This is a part of the CS F415 Data Mining Course at BITS Pilani Hyderabad Campus. In this assignment, frequent itemsets and interesting association rules are generated using Apriori and FP-growth algorithm.
So,what are these association rules?
Let us first understand what an itemset is. An itemset is a collection of one or more items. For example :
- {Milk, Bread, Eggs}
- {Beer, Yoghurt}
- {Chocolates}
All these are itemsets. A k-itemset contains k items.
So,association rules are expressions of the form X->Y where X and Y are itemsets.
Example of association rule is {Milk, Diaper} -> {Eggs,Cream}
How can these rules be interesting?
Grocery stores process thousands of transactions each week.Walmart processes some 200 million transactions on a weekly basis. Such huge data can help us establish and reveal interesting consumer buying patterns.
If I as a store manager analyse my transactions and find out that in every 100 customers there are 45 people who buy milk later buy eggs as well.Or there are 60 customers always buying coke along with chips and biscuits.
This can help me (a store owner)to group items and place them nearby. This regrouping can increase sales and be beneficial to the company. Hence these rules are interesting to analyse.
First we take as input from the user the filename, minimum support value and the confidence. Support: Fraction of transactions that contain an itemset Frequent Itemset: An itemset whose support is gerater than or equal to a minsup threshold
Support of a rule (s) X -> Y : Fraction of transactions that contain both X and Y. Confidence of a rule(c) : Measures how often items in Y appear in transactions that contain X Confidence => Support (X union Y)/Support(X)

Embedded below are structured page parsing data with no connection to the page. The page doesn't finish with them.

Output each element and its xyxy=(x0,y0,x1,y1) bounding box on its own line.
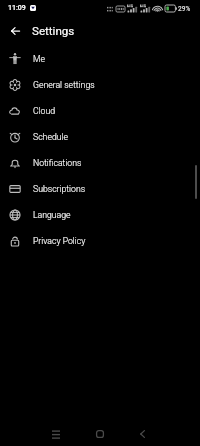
staticText: Notifications xyxy=(33,158,82,168)
staticText: General settings xyxy=(33,80,95,90)
button[interactable]: Back xyxy=(4,20,26,42)
staticText: Schedule xyxy=(33,132,68,142)
staticText: Language xyxy=(33,210,71,220)
button[interactable]: Schedule xyxy=(0,124,200,150)
button[interactable]: Cloud xyxy=(0,98,200,124)
staticText: 11:09 xyxy=(8,4,26,12)
button[interactable]: Notifications xyxy=(0,150,200,176)
button[interactable]: Back xyxy=(131,423,153,445)
staticText: 29% xyxy=(178,5,191,13)
button[interactable]: General settings xyxy=(0,72,200,98)
button[interactable]: Language xyxy=(0,202,200,228)
staticText: Privacy Policy xyxy=(33,236,86,246)
staticText: Settings xyxy=(32,24,75,38)
button[interactable]: Subscriptions xyxy=(0,176,200,202)
button[interactable]: Me xyxy=(0,46,200,72)
button[interactable]: Privacy Policy xyxy=(0,228,200,254)
staticText: Cloud xyxy=(33,106,56,116)
button[interactable]: Home xyxy=(89,423,111,445)
staticText: Me xyxy=(33,54,46,64)
staticText: Subscriptions xyxy=(33,184,86,194)
button[interactable]: Recent apps xyxy=(45,423,67,445)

Given a set of transactions T, the goal of association rule mining is to find all rules having support ≥ minsup threshold confidence ≥ minconf threshold
Rules originating from the same itemset have identical support but can have different confidence Two-step approach:
- Frequent Itemset Generation Generate all itemsets whose support >= minsup
- Rule Generation Generate high confidence rules from each frequent itemset, where each rule is a binary partitioning of a frequent itemset
Apriori principle (Main observation): If an itemset is frequent, then all of its subsets must also be frequent The support of an itemset never exceeds the support of its subsets This is known as the anti-monotone property of support acting on the subsets of the itemsets.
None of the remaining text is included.